-- How to complete this task --
You are asked to filter the data below and copy every line holding "NVIDIA".

-- Stored data entries --
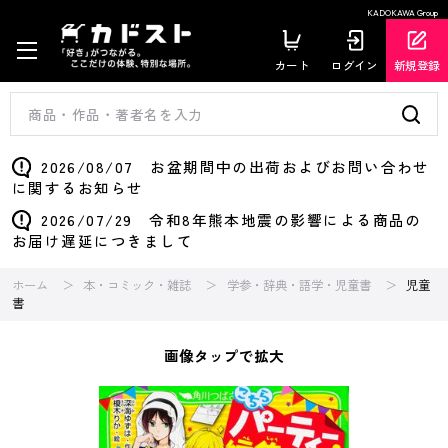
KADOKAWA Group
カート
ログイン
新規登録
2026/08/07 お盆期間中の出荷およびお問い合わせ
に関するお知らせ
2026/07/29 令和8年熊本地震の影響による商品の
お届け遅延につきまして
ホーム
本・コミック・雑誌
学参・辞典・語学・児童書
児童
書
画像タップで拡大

* * *

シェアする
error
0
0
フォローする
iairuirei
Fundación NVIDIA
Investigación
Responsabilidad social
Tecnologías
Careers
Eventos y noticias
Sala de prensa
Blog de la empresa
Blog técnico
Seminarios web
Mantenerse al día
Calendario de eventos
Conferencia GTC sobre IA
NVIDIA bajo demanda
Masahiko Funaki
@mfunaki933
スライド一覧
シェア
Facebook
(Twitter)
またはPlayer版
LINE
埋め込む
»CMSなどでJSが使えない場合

-- The completed task --
Fundación NVIDIA
NVIDIA bajo demanda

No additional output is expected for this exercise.